Entries supplied —

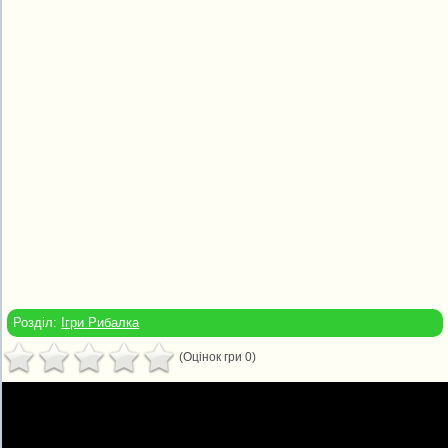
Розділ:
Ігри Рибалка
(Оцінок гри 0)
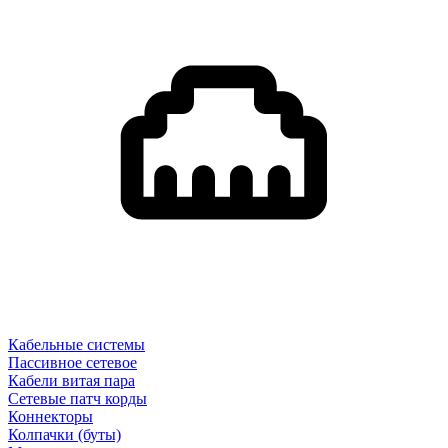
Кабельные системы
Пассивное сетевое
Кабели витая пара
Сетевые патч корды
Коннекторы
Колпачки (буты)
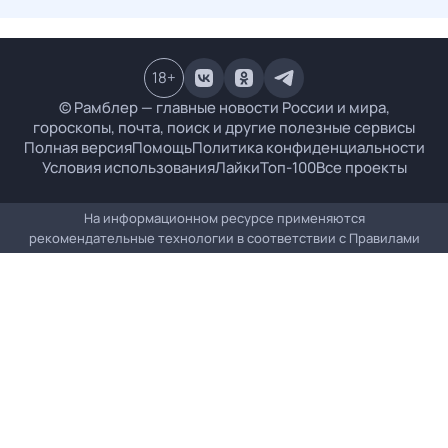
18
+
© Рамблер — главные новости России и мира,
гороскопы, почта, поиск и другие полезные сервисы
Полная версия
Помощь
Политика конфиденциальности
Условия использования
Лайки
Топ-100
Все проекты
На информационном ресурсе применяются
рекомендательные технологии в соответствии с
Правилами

---

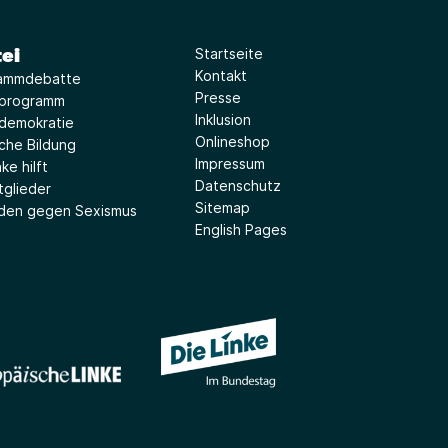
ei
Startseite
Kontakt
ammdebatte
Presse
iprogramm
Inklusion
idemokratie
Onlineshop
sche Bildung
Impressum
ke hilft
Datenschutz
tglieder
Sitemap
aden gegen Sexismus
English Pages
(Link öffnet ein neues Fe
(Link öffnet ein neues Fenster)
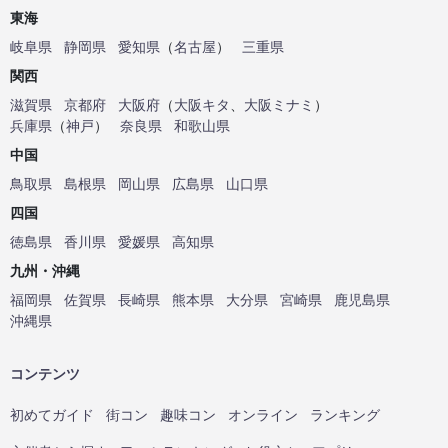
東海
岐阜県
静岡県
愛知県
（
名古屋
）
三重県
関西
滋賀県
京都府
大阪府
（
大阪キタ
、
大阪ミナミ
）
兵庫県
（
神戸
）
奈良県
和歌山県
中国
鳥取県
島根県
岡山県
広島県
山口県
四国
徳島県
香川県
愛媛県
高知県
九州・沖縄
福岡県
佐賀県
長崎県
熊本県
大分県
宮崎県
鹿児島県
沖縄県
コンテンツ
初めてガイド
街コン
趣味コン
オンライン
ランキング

What needs to be done — Looking at the entries, work out how many lines include the word "öffnet" and give the number by itself.

Answer — 2